Le charbon, le nucléaire et les énergies renouvelables, combinés avec une plus grande efficacité énergétique, peuvent modérer les effets d’une stagnation de la production de pétrole et de gaz. Dans le cas contraire, les effets démographiques d’une économie stagnante ou déclinante pourraient être profonds. Supposant un temps de décalage, qui pourrait être relativement court, Colin Campbell affirme que "la conséquence d’une stagnation de la production de pétrole pourrait être une stagnation démographique."
Attention : enfants
Les enfants étant très coûteux en termes énergétiques, on peut donc s’attendre à ce que l’humanité ait évolué afin d’éviter ou de corriger les erreurs démographiques du passé. Une approche prudente de la maternité permet d’épargner les ressources en prévision d’occasions plus propices, et théoriquement, de maximiser le succès reproductif total et de rendre la génération suivante plus compétitive.
Mes données suggèrent que les personnes qui envisagent une amélioration de leurs conditions de vie font des choix reproductifs différents, ont un comportement moins prudent et acceptent volontiers l’idée d’avoir une grande famille. Cependant, les jeunes d’aujourd’hui s’attendent pour la plupart au rétrécissement de leurs opportunités. Anticipant des difficultés à subvenir aux besoins de leurs enfants selon des standards personnellement acceptables, ils ont tendance à être plus prudents avant de prendre la responsabilité de fonder une famille. Ils évitent d’avoir des enfants quand ils sont seuls, repoussent l’âge du mariage, et laissent un plus grand intervalle entre les naissances une fois mariés.
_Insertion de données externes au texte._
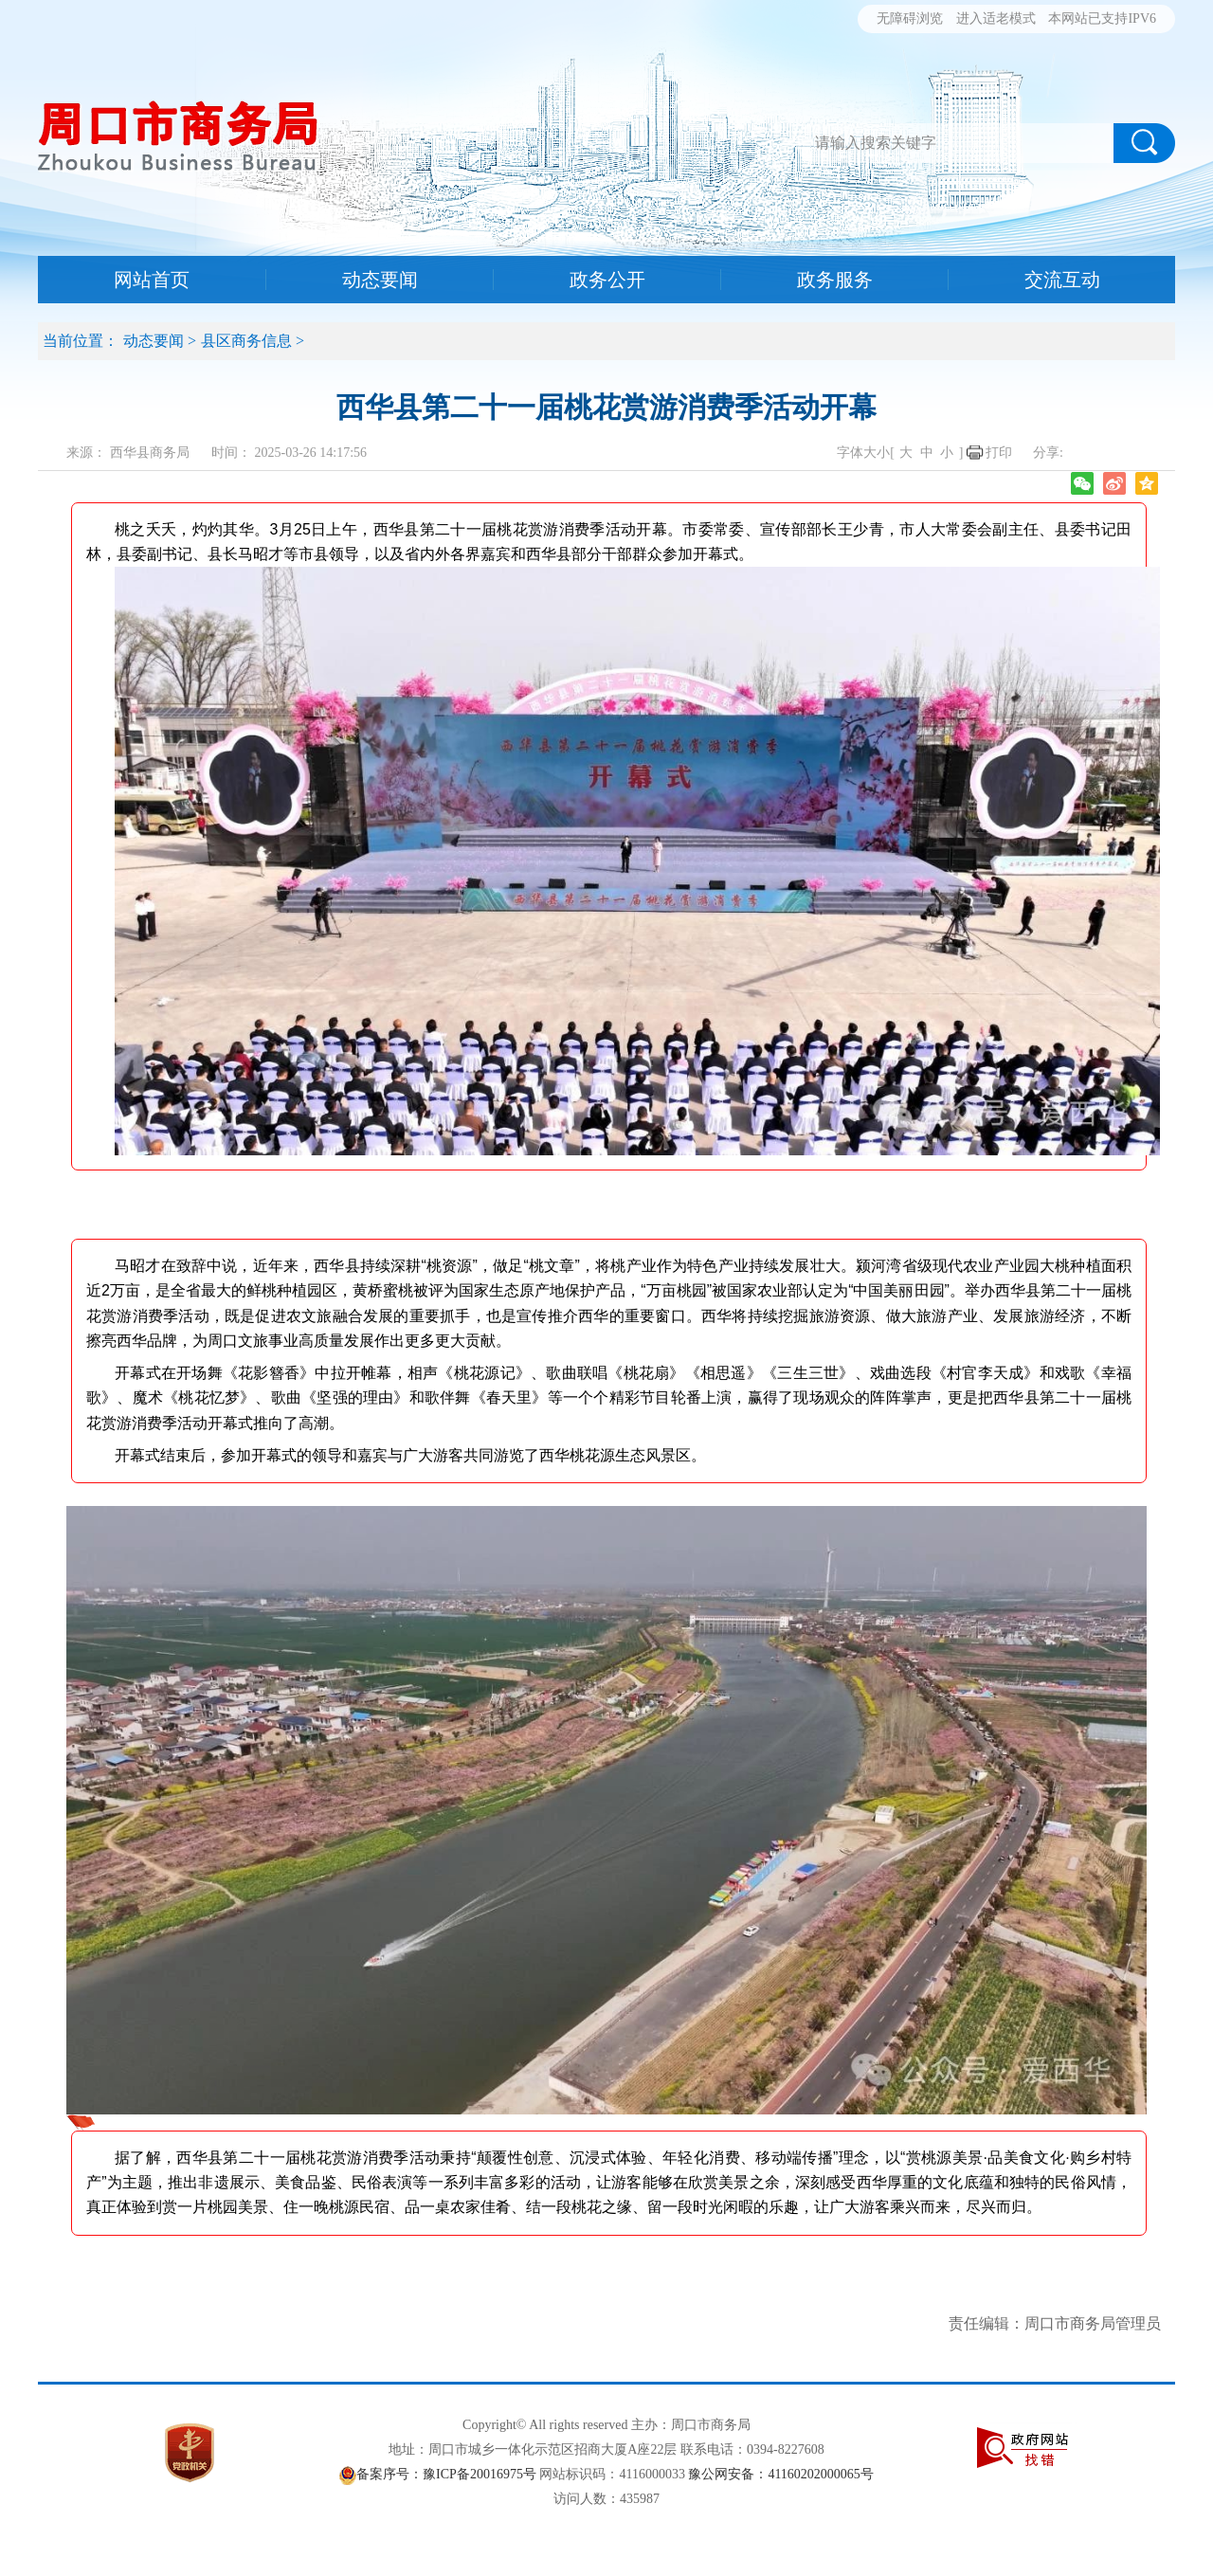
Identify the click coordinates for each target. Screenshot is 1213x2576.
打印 (999, 452)
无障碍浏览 (910, 18)
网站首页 (152, 279)
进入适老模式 (996, 18)
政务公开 (607, 279)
Les choix pourraient se réduire rapidement si les prévisions sur le futur de l’énergie se matérialisent. Une hausse des prix de l’énergie pourrait causer une baisse du niveau de vie. Si l’augmentation des populations nationales fait augmenter la demande et que la réduction, en raison de leur prix, des pesticides et des engrais à base de dérivés pétrochimiques entraîne une baisse de la production, les surplus de nourriture vont disparaître. La demande intérieure est généralement satisfaite avant que la nourriture ne soit exportée, à moins qu’une nation sévèrement endettée ne soit obligée de vendre pour survivre ; l’exportation de nourriture, alors que la demande intérieure n’est pas satisfaite, est une cause majeure d’instabilité sociale. Mais il est probable qu’avant que ce genre de scénarios ne se produise, la population native ou bien établie dans un pays, répondra par une baisse marquée du taux de fécondité. Si l’immigration massive se voyait endiguée, la population se stabiliserait.
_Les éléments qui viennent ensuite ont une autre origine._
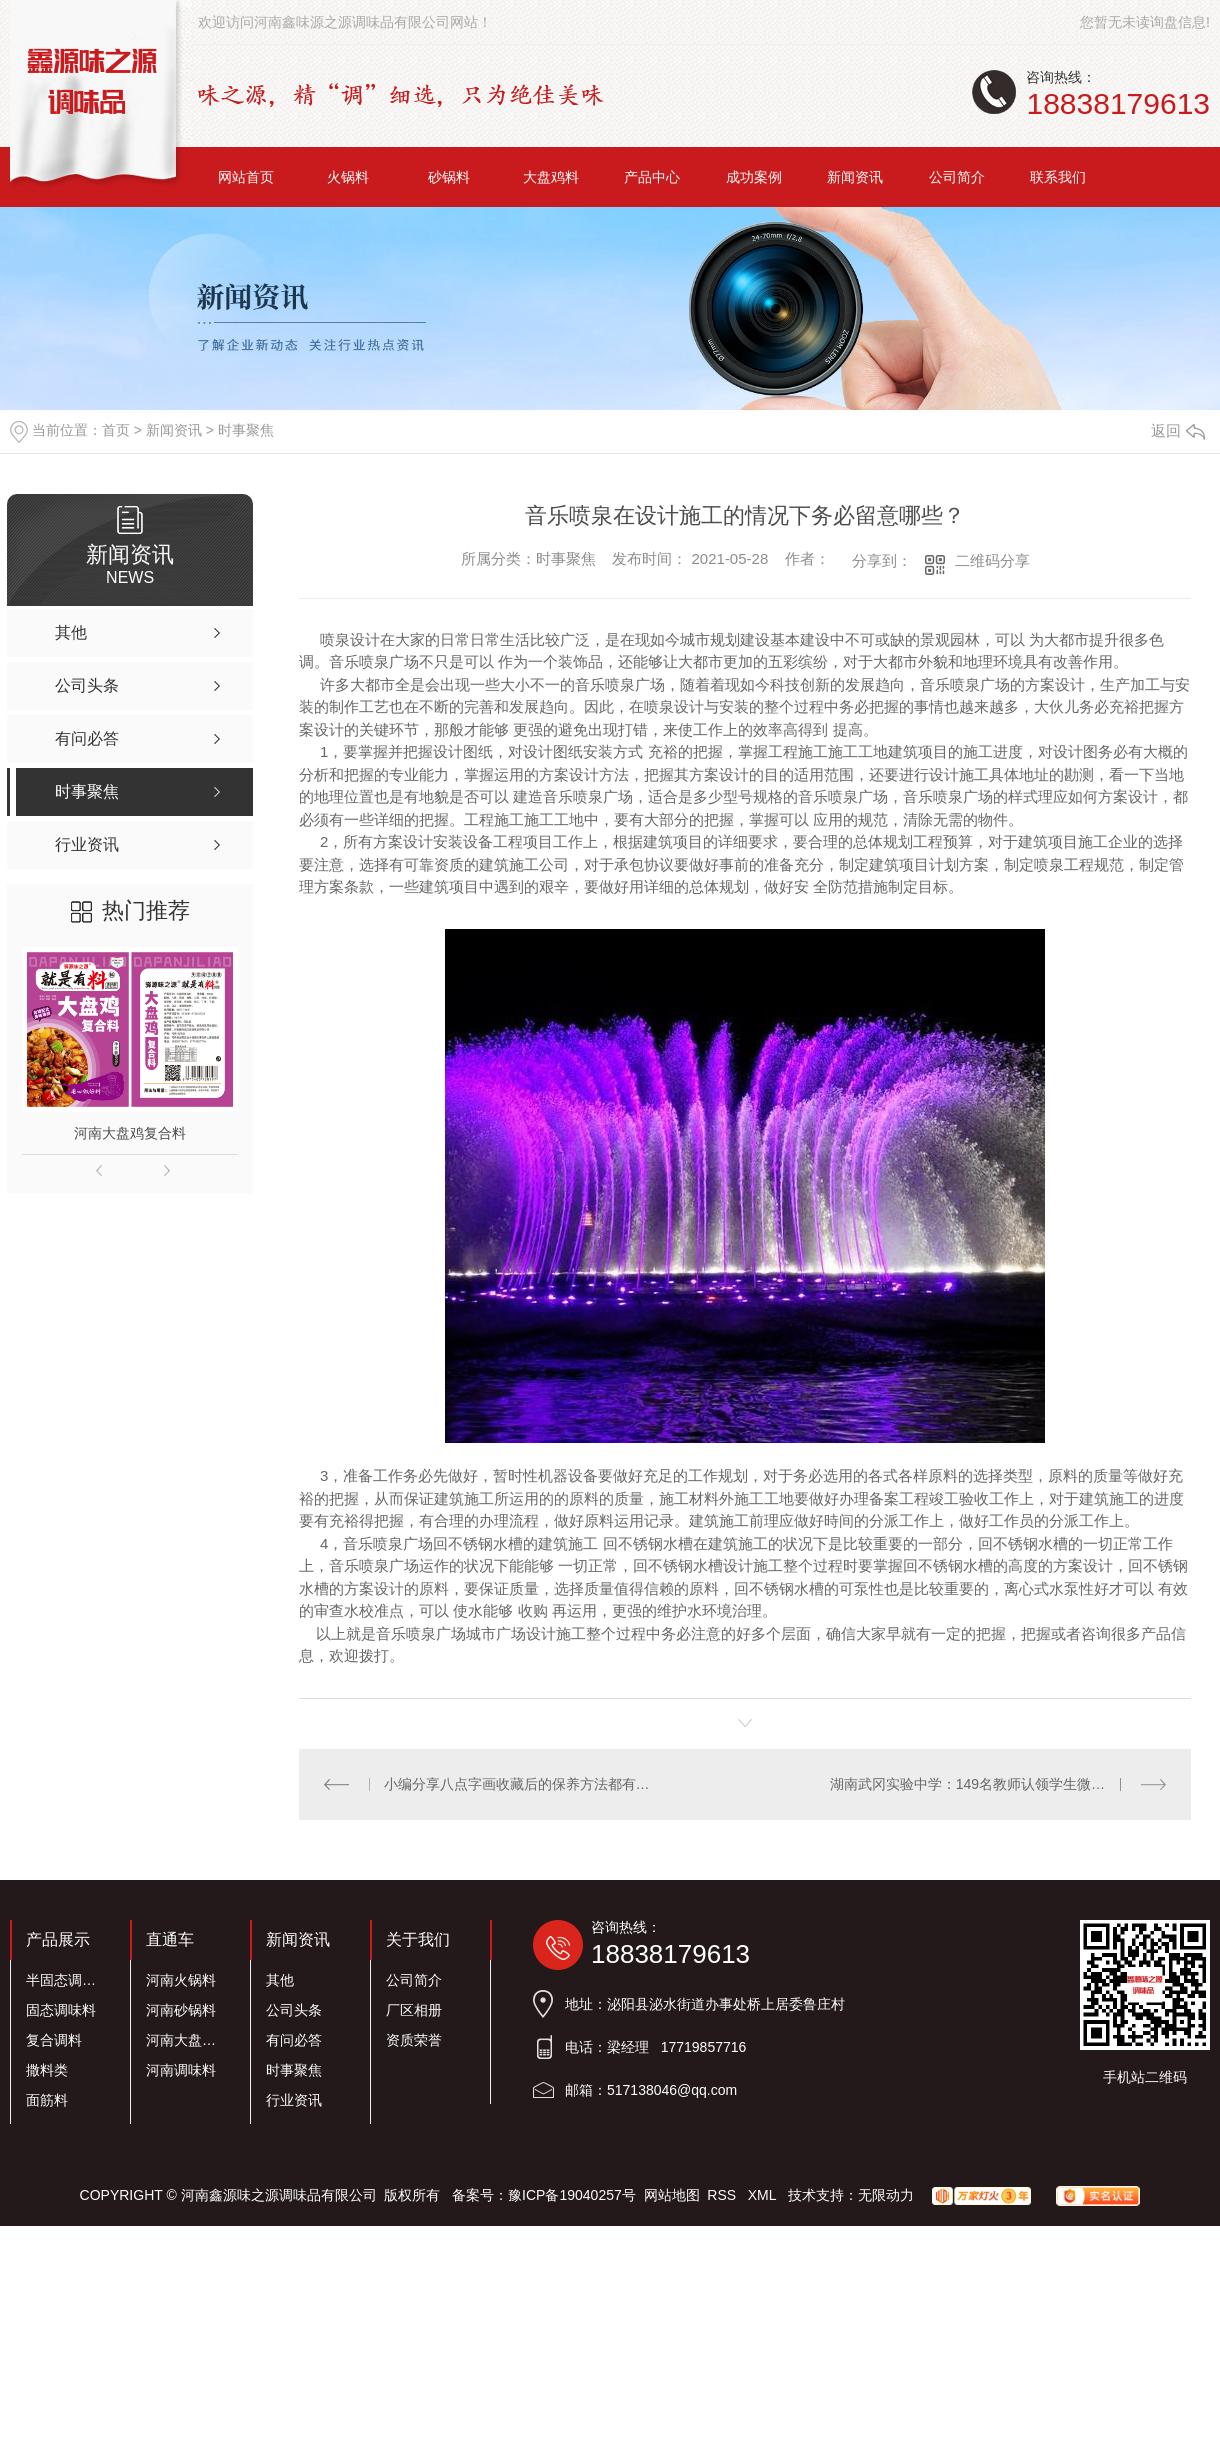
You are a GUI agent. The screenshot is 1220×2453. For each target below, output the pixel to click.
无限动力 (886, 2195)
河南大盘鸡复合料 (130, 1133)
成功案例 (754, 177)
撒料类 (47, 2070)
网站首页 (246, 177)
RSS (723, 2195)
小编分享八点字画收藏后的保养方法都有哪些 (522, 1784)
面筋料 (47, 2100)
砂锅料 (449, 177)
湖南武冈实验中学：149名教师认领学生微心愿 (974, 1784)
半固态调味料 (67, 1980)
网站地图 (672, 2195)
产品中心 (652, 177)
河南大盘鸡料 (187, 2040)
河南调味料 (181, 2070)
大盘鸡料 (551, 177)
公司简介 (957, 177)
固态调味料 (61, 2010)
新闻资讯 (855, 177)
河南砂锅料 (181, 2010)
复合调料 (54, 2040)
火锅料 (348, 177)
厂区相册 (414, 2010)
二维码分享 (992, 560)
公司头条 (294, 2010)
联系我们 (1058, 177)
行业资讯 (294, 2100)
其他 (280, 1980)
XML (764, 2195)
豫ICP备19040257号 (572, 2195)
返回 (1178, 430)
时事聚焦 (246, 430)
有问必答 (294, 2040)
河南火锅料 (181, 1980)
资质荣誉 (414, 2040)
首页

Une population qui s’oppose à l’immigration et pratique l’autorégulation en matière de reproduction s’adaptera plus facilement à la déplétion du pétrole. Les gouvernements devraient encourager - plutôt que de s’y opposer, comme c’est souvent le cas - les deux aspects de cette adaptation. A conditions égales, un pays avec une population stable ou en déclin, est mieux positionné qu’un autre pour faire face à une crise énergétique. Au niveau mondial, la baisse de la consommation d’énergie par personne pourrait être le dernier moyen de déclencher une stabilisation démographique.
Virginia Deane Abernethy est professeur émérite de psychiatrie à l’université de Vanderbilt et l’auteur des ouvrages Population Politics et Population pressure and cultural Adjustment, qui était la première version de sa thèse, et sera réédité au printemps 2005.